Say the word “menopause” and you might create extreme fear. Night sweats, hot flashes, mood swings, and even depression are all symptoms of this very common, and generally inevitable, issue. Menopause affects most women over the age of 50, and is more clearly defined once a woman has stopped menstruating for at least one year. Along with the loss of menstruation comes a decline of hormones—specifically, estrogen and progesterone, as Dr. Andrew Weil notes here. Some women experience similar symptoms during perimenopause, which generally occurs a decade earlier, but for the purposes of this article, we’ll focus on menopause.
Unfortunately, what we think of as the time for menopause may last far longer than we’re comfortable with. In fact, a recent study conducted at the Mayo Clinic suggested that a large number of women experience menopausal symptoms, like hot flashes, well into their 60s, 70s, and even 80s.
This can be tremendously frightening news if you’re a woman just approaching menopause now. How can you live through several decades of uncomfortable heat, sweat, and general discomfort? While it may be tempting to try pharmaceuticals, many come with extremely unpleasant side effects that are often worse than the original issue. Luckily, plant medicine is generally much safer and oftentimes just as, if not more, effective than its chemical counterpart. Struggling to get through menopause? Try these natural alternatives to learn that there is, in fact, hope through menopause.
Believe it or not, how you approach menopause can help or hinder some of the symptoms you experience. Seeing it as the loss of fertility and youthfulness can make it harder to cope with your changing body. Dr. Weil explains, “If menopause is seen as simply the natural transition to the next phase of life, it can be readily accepted and more easily handled.”
Phytoestrogens are plant-based estrogen that are readily available in soy foods. A high consumption of soy foods can have a negative effect on premenopausal women because of their tendency to add too much estrogen to the body; in turn, this can increase the risk for polycystic ovarian syndrome among other issues, as this article explains. Fortunately, phytoestrogens may be able to reduce the risk of certain cancers in menopausal women. Until further research comes out, look to less-processed soy foods like tempeh, tofu, and edamame. Go organic to avoid genetically modified soy foods and aim to enjoy some 2-3 times each week.
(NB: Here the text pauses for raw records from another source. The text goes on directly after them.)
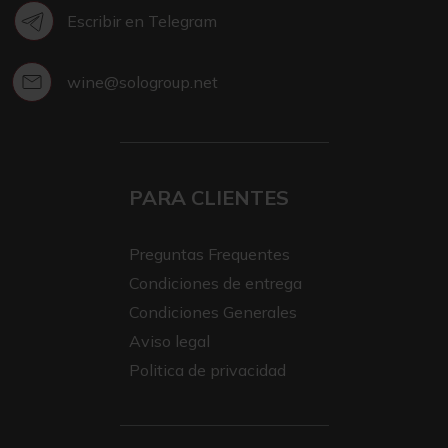
Escribir en Telegram
wine@sologroup.net
PARA CLIENTES
Preguntas Frequentes
Condiciones de entrega
Condiciones Generales
Aviso legal
Politica de privacidad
Black cohosh is a member of the buttercup family, but looks more like a grain-based plant with a long flowering stem dotted with round, white flowers. Black cohosh was used with widespread frequency by Native Americans, who introduced it to Europeans. Since then, it is often used as a treatment for anxiety, rheumatism, sore throat, and, more importantly for this article’s purposes, menopausal symptoms. A 2004 study demonstrated that black cohosh had positive effects on menopausal systems without creating estrogen-like effects in the body. For exact dosages, consult your natural health practitioner.
Evening Primrose Oil
Evening primrose oil is great externally (it’s often used as a treatment for eczema) and it’s proving to be just as positive internally, too. Evening primrose is a sunny plant with bright yellow flowers. Native to North America, evening primrose oil, generally taken in capsule form, is most often used as a way to reduce hot flashes in menopausal women. A 2013 study demonstrated a decrease in intensity of hot flash attacks while a more recent 2018 study compared black cohosh to evening primrose oil in its ability to reduce hot flashes. While evening primrose oil worked well, black cohosh seemed to better reduce menopausal symptoms. Still, it’s worth trying evening primrose oil for hot flashes, too.
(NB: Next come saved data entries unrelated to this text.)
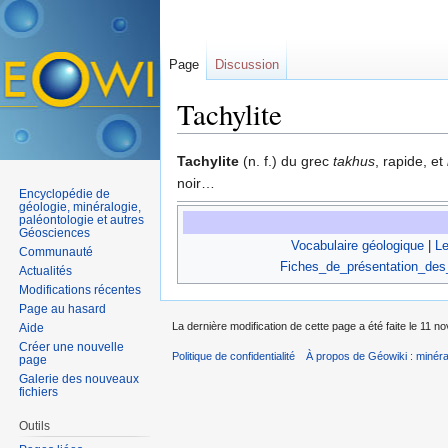
Page
Discussion
Tachylite
Aller à :
navigation
,
rechercher
Tachylite
(n. f.) du grec
takhus
, rapide, et
noir…
Encyclopédie de
géologie, minéralogie,
paléontologie et autres
Géosciences
Vocabulaire géologique
|
Le
Communauté
Fiches_de_présentation_des
Actualités
Modifications récentes
Page au hasard
La dernière modification de cette page a été faite le 11 
Aide
Créer une nouvelle
Politique de confidentialité
À propos de Géowiki : minérau
page
Galerie des nouveaux
fichiers
Outils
Chasteberry, also known as vitex, is fantastic at reducing PMS symptoms. Luckily, it works well to also reduce side effects of menopause, too. A 2009 study concluded that vitex can aid in reducing menopausal symptoms, while an earlier 2002 study demonstrated that vitex as an essential oil may be even more effective. To start, consult with your health care practitioner about the ideal dosage for your symptoms.
B-vitamins are often lacking for those of us who eat a diet with fish and meat, and a lack of vitamins like B12 are an even bigger problem for those who are vegan and vegetarian. Along with helping us convert the food we eat into energy we can use, B-vitamins can also help to reduce stress, and thus may be useful for those struggling with menopause. A simple B-complex can be beneficial, but look to get in good amounts of eggs, fish, and poultry or, if vegan, nutritional yeast or soy foods.